==== Data extract ====

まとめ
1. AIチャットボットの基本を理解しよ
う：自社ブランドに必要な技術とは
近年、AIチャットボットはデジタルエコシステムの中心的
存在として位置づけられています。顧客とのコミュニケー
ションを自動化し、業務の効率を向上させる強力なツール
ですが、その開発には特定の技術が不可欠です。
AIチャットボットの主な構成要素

====

Print each line, starting with the one that contains "1. AIチャットボットの基本を理解しよ" and ending with the last line of the data, exactly as it stands and with no other lines.

1. AIチャットボットの基本を理解しよ
う：自社ブランドに必要な技術とは
近年、AIチャットボットはデジタルエコシステムの中心的
存在として位置づけられています。顧客とのコミュニケー
ションを自動化し、業務の効率を向上させる強力なツール
ですが、その開発には特定の技術が不可欠です。
AIチャットボットの主な構成要素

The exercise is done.